### DATA
----

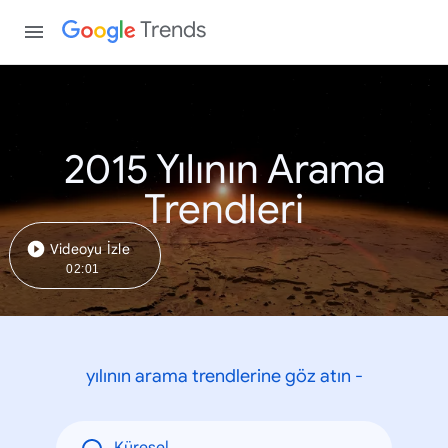
Trends
2015 Yılının Arama
Trendleri
Videoyu İzle
02:01
yılının arama trendlerine göz atın -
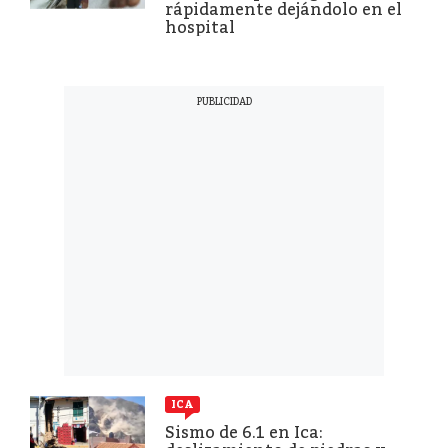
rápidamente dejándolo en el
hospital
ICA
Sismo de 6.1 en Ica:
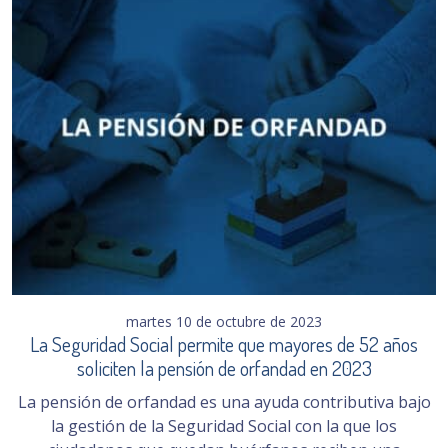
martes 10 de octubre de 2023
La Seguridad Social permite que mayores de 52 años
soliciten la pensión de orfandad en 2023
La pensión de orfandad es una ayuda contributiva bajo
la gestión de la Seguridad Social con la que los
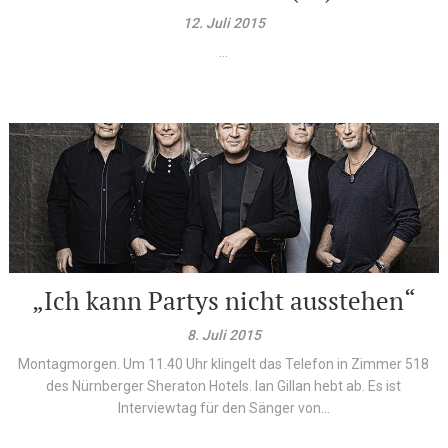
12. Juli 2015
...
„Ich kann Partys nicht ausstehen“
8. Juli 2015
Montagmorgen. Um 11.40 Uhr klingelt das Telefon in Zimmer 518
des Nürnberger Sheraton Hotels. Ian Gillan hebt ab. Es ist
Interviewtag für den Sänger von...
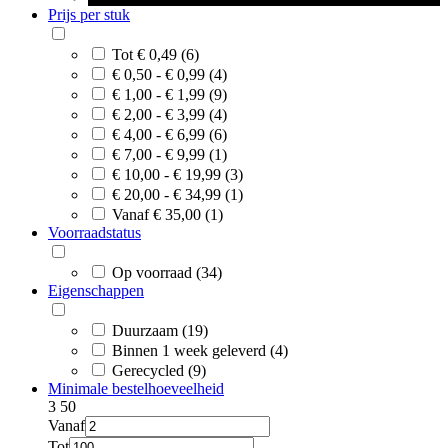
Prijs per stuk
Tot € 0,49 (6)
€ 0,50 - € 0,99 (4)
€ 1,00 - € 1,99 (9)
€ 2,00 - € 3,99 (4)
€ 4,00 - € 6,99 (6)
€ 7,00 - € 9,99 (1)
€ 10,00 - € 19,99 (3)
€ 20,00 - € 34,99 (1)
Vanaf € 35,00 (1)
Voorraadstatus
Op voorraad (34)
Eigenschappen
Duurzaam (19)
Binnen 1 week geleverd (4)
Gerecycled (9)
Minimale bestelhoeveelheid
3
50
Vanaf
Tot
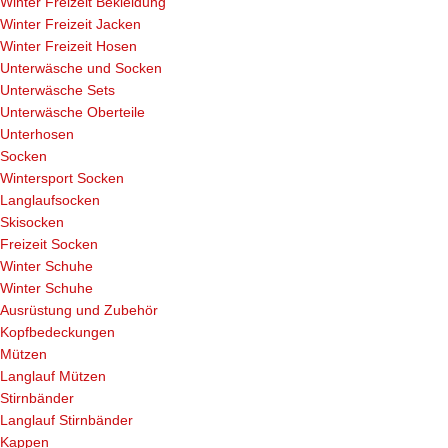
Winter Freizeit Bekleidung
Winter Freizeit Jacken
Winter Freizeit Hosen
Unterwäsche und Socken
Unterwäsche Sets
Unterwäsche Oberteile
Unterhosen
Socken
Wintersport Socken
Langlaufsocken
Skisocken
Freizeit Socken
Winter Schuhe
Winter Schuhe
Ausrüstung und Zubehör
Kopfbedeckungen
Mützen
Langlauf Mützen
Stirnbänder
Langlauf Stirnbänder
Kappen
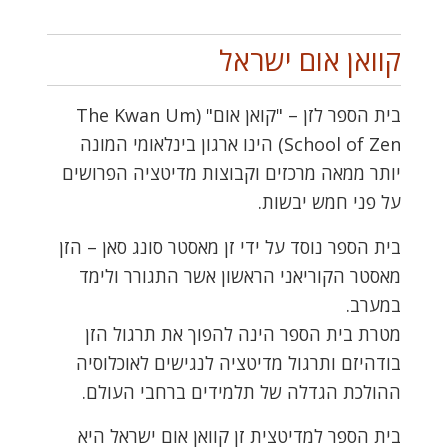
קוואן אום ישראל
בית הספר לזן – "קואן אום" (The Kwan Um
School of Zen) הינו ארגון בינלאומי המונה
יותר ממאה מרכזים וקבוצות מדיטציה הפרושים
על פני חמש יבשות.
בית הספר נוסד על ידי זן מאסטר סונג סאן – הזן
מאסטר הקוריאני הראשון אשר התגורר ולימד
במערב.
מטרת בית הספר הינה להפוך את תרגול הזן
בודהיזם ותרגול מדיטציה לנגישים לאוכלוסיה
ההולכת הגדלה של תלמידים ברחבי העולם.
בית הספר למדיטצית זן קוואן אום ישראל היא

----

### AIM OF THE EXERCISE
A complete answer gives every line of the data that includes "מדיטציה".

### ANSWER TO THIS TASK
יותר ממאה מרכזים וקבוצות מדיטציה הפרושים
בודהיזם ותרגול מדיטציה לנגישים לאוכלוסיה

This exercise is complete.